WORK TO COMPLETE:
This exercise calls for every line of the listing below that contains the word "galeries".

THE RECORDS:
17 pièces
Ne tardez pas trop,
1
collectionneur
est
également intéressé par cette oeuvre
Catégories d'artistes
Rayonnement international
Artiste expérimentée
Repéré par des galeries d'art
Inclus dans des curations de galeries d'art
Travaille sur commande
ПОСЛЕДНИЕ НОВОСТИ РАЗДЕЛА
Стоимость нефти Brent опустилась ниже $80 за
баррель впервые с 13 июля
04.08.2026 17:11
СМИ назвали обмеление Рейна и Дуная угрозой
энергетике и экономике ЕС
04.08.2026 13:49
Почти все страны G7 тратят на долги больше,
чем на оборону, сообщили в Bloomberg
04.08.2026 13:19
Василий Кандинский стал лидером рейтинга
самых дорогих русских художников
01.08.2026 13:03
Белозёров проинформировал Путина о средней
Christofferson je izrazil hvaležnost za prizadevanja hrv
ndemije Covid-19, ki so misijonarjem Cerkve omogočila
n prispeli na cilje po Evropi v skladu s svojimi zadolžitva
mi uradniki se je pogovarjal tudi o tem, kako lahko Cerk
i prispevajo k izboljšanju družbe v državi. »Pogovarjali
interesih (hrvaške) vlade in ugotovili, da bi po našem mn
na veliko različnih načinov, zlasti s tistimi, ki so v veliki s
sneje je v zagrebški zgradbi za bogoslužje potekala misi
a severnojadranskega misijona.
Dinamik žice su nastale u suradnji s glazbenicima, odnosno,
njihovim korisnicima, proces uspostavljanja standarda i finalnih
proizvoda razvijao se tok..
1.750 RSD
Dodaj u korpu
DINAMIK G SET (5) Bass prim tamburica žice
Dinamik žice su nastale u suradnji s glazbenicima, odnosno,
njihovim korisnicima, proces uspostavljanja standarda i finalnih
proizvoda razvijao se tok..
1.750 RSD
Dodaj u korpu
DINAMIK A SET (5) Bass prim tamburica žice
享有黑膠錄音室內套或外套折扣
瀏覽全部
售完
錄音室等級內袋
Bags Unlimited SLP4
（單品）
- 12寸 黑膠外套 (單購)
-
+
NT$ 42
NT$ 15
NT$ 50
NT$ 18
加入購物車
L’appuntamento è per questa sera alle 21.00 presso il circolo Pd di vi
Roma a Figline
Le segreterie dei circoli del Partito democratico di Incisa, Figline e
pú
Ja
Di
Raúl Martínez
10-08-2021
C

REPLY:
Repéré par des galeries d'art
Inclus dans des curations de galeries d'art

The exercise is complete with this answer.